◆ **Stored data entries**
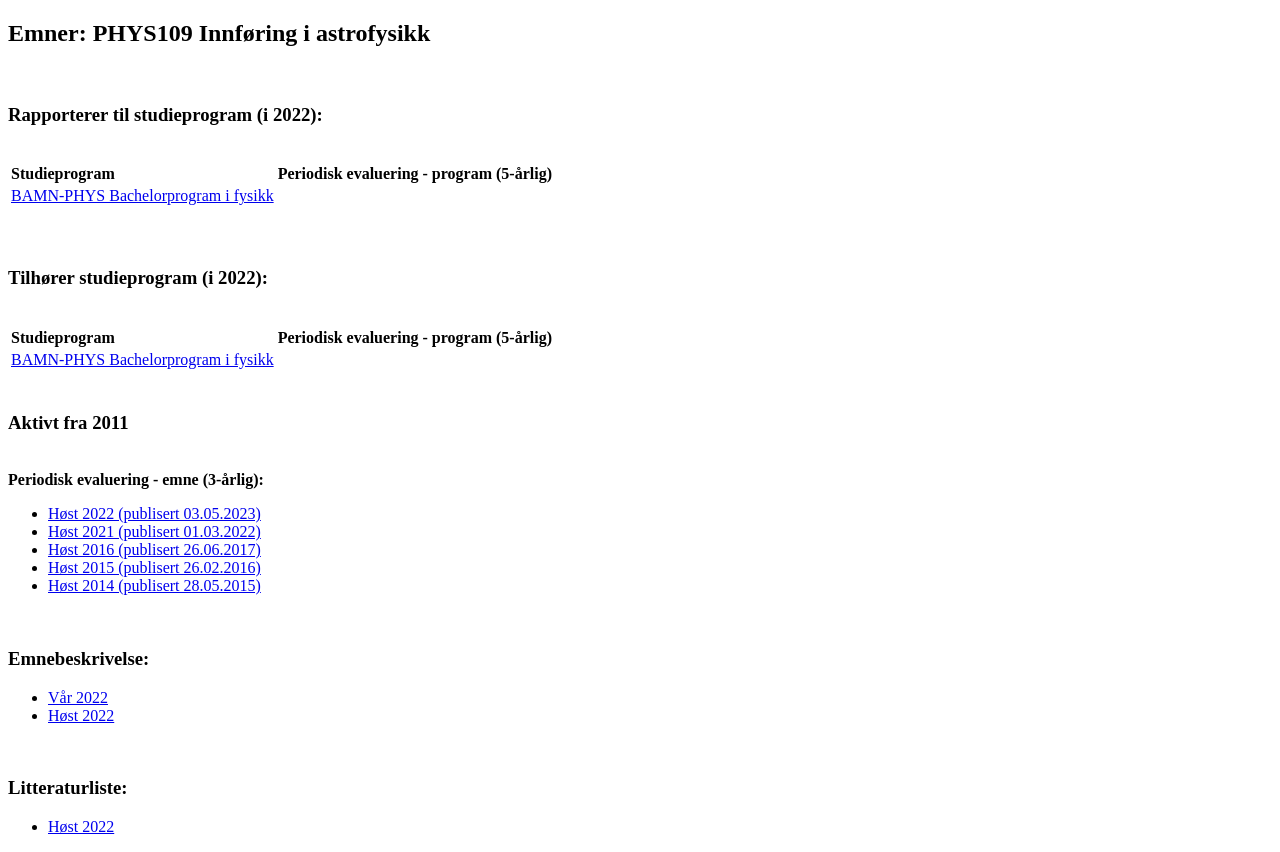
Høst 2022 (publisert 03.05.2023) (154, 513)
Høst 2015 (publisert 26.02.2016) (154, 567)
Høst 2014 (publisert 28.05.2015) (154, 585)
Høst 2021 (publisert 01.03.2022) (154, 531)
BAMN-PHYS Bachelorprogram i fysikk (142, 195)
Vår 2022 (78, 697)
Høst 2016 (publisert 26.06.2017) (154, 549)
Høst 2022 (81, 715)
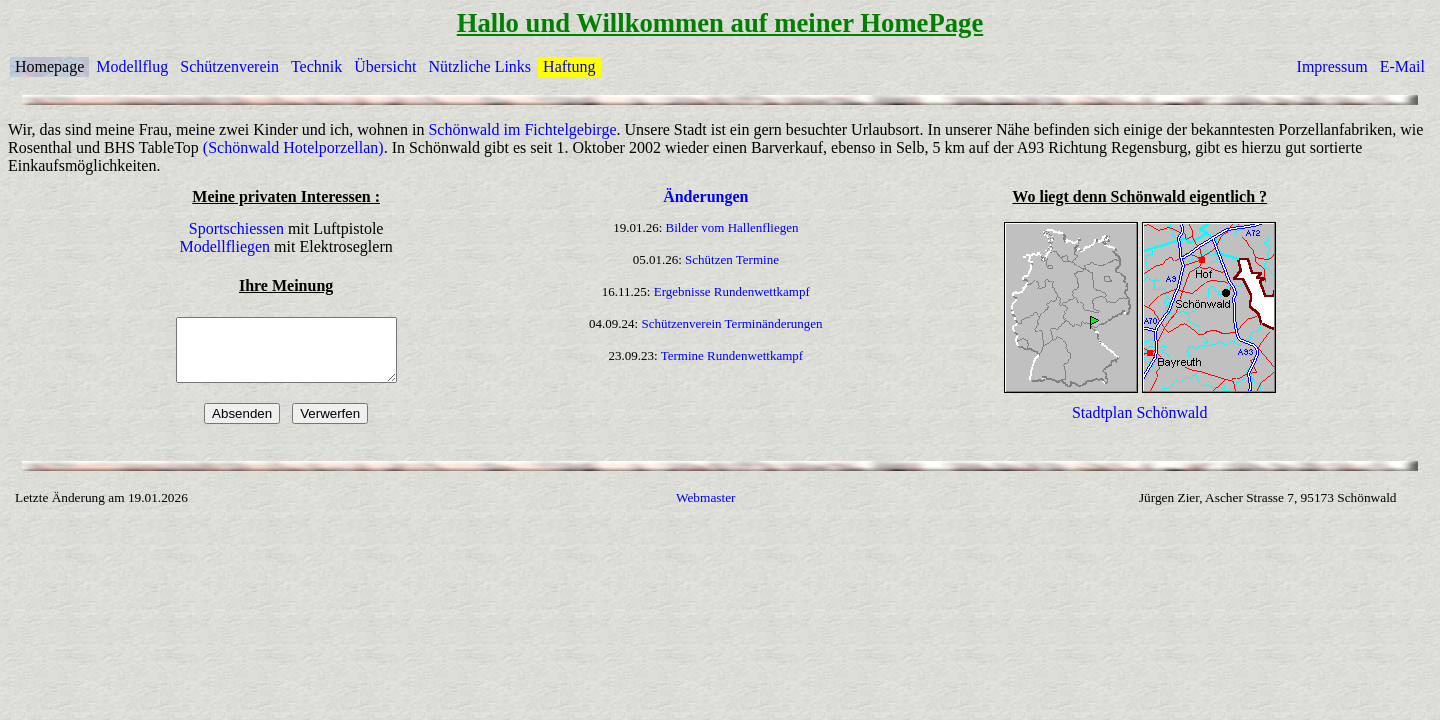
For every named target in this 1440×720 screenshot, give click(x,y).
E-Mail (1402, 66)
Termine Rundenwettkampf (732, 355)
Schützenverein (229, 66)
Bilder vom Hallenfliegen (732, 227)
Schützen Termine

◆ **EXERCISE GOAL**
Reproduce every line in the records above that contains the word "Termine".

◆ **WRITTEN SOLUTION**
Termine Rundenwettkampf (732, 355)
Schützen Termine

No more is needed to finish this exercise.